Pride (Christianity)
- Self-regard
- Mana (Jainism)
- Abhimana (Hinduism)
- Nga-rgyal (Buddhism, Tibetan)
- Conceit
Description
When self-love excludes love of others, clouding knowledge and isolating self from others and from God, then humanity is either ignored or used for the achievement of the individual's private wishes. This inordinate desire to excel is referred to as pride. In Church teaching, pride is said to be a capital sin in that it is the foundation for other sins. At its worst it not only breeds contempt for authority and incites the individual to ignore or reject commands from superiors, it also aims to withdraw himself from subjection to God.

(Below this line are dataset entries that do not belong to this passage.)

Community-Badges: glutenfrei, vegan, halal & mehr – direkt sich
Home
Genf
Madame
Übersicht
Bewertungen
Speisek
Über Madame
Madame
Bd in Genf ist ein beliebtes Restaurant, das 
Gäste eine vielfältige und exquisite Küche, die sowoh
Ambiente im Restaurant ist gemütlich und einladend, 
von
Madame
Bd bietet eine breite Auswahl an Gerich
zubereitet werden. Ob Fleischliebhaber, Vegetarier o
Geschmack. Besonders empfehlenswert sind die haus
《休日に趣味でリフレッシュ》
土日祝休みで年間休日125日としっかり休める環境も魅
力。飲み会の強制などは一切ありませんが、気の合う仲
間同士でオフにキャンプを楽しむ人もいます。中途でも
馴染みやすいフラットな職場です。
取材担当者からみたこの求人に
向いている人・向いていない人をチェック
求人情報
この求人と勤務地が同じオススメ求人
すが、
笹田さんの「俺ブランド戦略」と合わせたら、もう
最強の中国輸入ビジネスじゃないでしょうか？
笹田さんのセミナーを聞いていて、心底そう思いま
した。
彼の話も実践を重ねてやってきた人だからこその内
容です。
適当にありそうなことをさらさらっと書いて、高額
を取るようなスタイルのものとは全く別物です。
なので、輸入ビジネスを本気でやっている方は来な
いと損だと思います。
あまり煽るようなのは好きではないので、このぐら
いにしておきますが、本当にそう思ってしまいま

As one of the six root afflictions referred to in Tibetan Buddhism, pride views the transitory as the real "I", puffing up the mind as it regards its own wealth and qualities, thus encouraging the generation of disrespect and of suffering. It may be in thinking of one's self as superior to inferior persons, to persons of an equal standing to one's self, or even to persons superior to one's self. Or it may be in thinking of one's self as only slightly inferior to persons far superior. It may be in thinking of the body and mind as "I"; or in thinking one has attained what in fact one has not; or even that one has attained a quality when one has actually deviated from the path.

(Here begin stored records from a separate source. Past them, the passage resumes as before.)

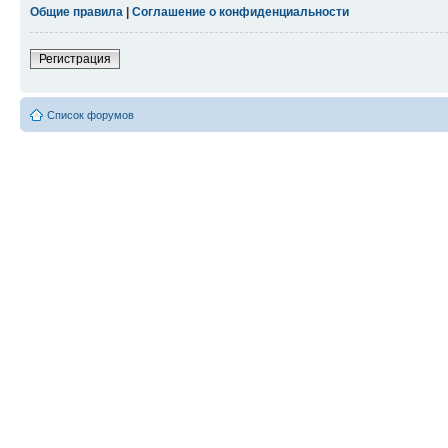
Общие правила
|
Соглашение о конфиденциальности
Регистрация
Список форумов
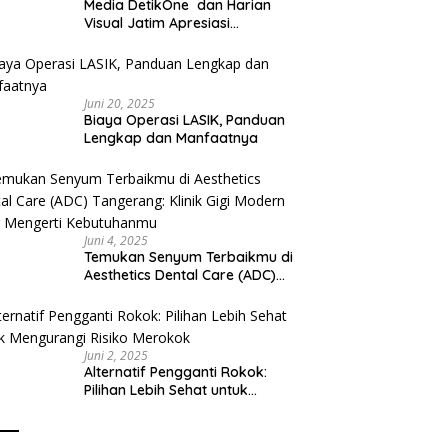
Media DetikOne dan Harian
Visual Jatim Apresiasi
Pelayanan Prima Puskesmas
Bangsalsari
Juni 20, 2025
Biaya Operasi LASIK, Panduan
Lengkap dan Manfaatnya
Juni 4, 2025
Temukan Senyum Terbaikmu di
Aesthetics Dental Care (ADC)
Tangerang: Klinik Gigi Modern
yang Mengerti Kebutuhanmu
Juni 2, 2025
Alternatif Pengganti Rokok:
Pilihan Lebih Sehat untuk
Mengurangi Risiko Merokok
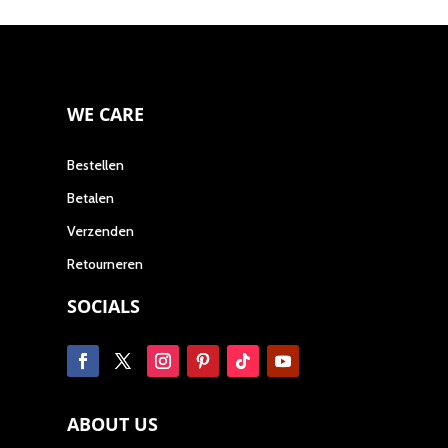
WE CARE
Bestellen
Betalen
Verzenden
Retourneren
SOCIALS
ABOUT US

In Hinayana Buddhism, pride or conceit is one of the formations aggregate (mental coefficients), being listed among the inconstant states which are immutable by nature, and as unprofitable secondary (sometimes present in any unprofitable or unprofitable-resultant consciousness). It is looked on as being like madness. Pride has the characteristic of haughtiness. Its function is arrogance, praising the self; it manifests as desire for self-advertisement, as vaingloriousness. The proximate cause is greed unassociated with wrong views.
Context
One of the six root afflictions referred to in Buddhist teaching, also one of the seven tendencies or latent passions; also the eighth of the ten fetters of Hinayana Buddhism said to bind a being to samsara, the cycle of birth, death and rebirth; also one of the four passions – kasaya – of Jainism, hindering the soul on its journey to liberation.